おぶっている間、アサニエルが頭から血を流す一般人二人にヒールをかけた。
「傷はある程度塞がったよ。……じき意識は取り戻すだろうさね」
窓の外には時雨のストレイシオンが待機している。そこまで行って彼らを運搬するというのがこの場での三人の役目だった。
「ん……うう……」
その時、背に乗せていた二人が呻き声を上げる。意識を回復したらしい。
「ご友人ら、大丈夫じゃろうか?」
「――う、うわああああ!」
美具が覗き込むと同時、彼ら二人は突然暴れ始めた。
「離せっ、離せ化け物めっ」
彼らは化け物の傍で倒れていた――ということは、幻惑を受けていてもおかしくはない。
「――電!」
時雨が窓の外の召喚獣に命じると、彼のスレイプニル――電は口を開き、超音波を発した。
「うあああ!?」
撃退士には効かないその音波は、しかし一般人には絶大な効果を発揮する。暴れていた戸上の友人らは動けなくなり、時雨はその隙に二人をロープで縛り上げる。

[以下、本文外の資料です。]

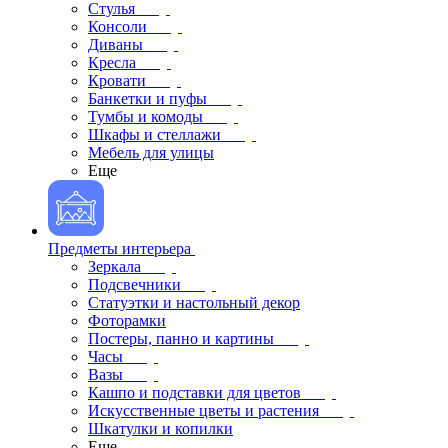
Стулья
Консоли
Диваны
Кресла
Кровати
Банкетки и пуфы
Тумбы и комоды
Шкафы и стеллажи
Мебель для улицы
Еще
Предметы интерьера
Зеркала
Подсвечники
Статуэтки и настольный декор
Фоторамки
Постеры, панно и картины
Часы
Вазы
Кашпо и подставки для цветов
Искусственные цветы и растения
Шкатулки и копилки
Еще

「おぬしら、悪く思わんでくれ。――我らは離脱するのである。後はまかせたである」
時雨は後ろで戦闘中の撃退士達に言い残し、縛り上げた二人をスレイプニルにのせ、その場から離脱した。
「――遅いよッ」
天魔が迫ってきたところを、アイリスは杖ですくうように相手の足を打ち上げる。
壁を背負った巨体が宙を反転しながら回転し、地面に倒れる。
起き上がろうとするところへアイリスが杖で押さえつけ、その隙に各人が攻撃を打ち込んでいく。
『グオオォォォ!?』
それきり、天魔は動かなくなった。
病院内に朝日が差し込む。
陽の光の下で見る幽霊の正体は、滑稽な姿の天魔そのものだった。
終わってみれば何の変哲もない、ただの天魔事件だった。
撃退士達によって救出された三人の浮浪者と戸上良助の友人二人は病院に送られ、後遺症もなく無事に退院できたそうである。
なお、後日談。
「好奇心は猫を殺す……天魔も蔓延る時代だ、十分注意をな」
「鳳殿の言う通りじゃ、お主等には思慮深さというものが欠けておる……」
戸上良助と退院した友人二人は、美具と静矢によりたっぷりとお説教をくらったのだという。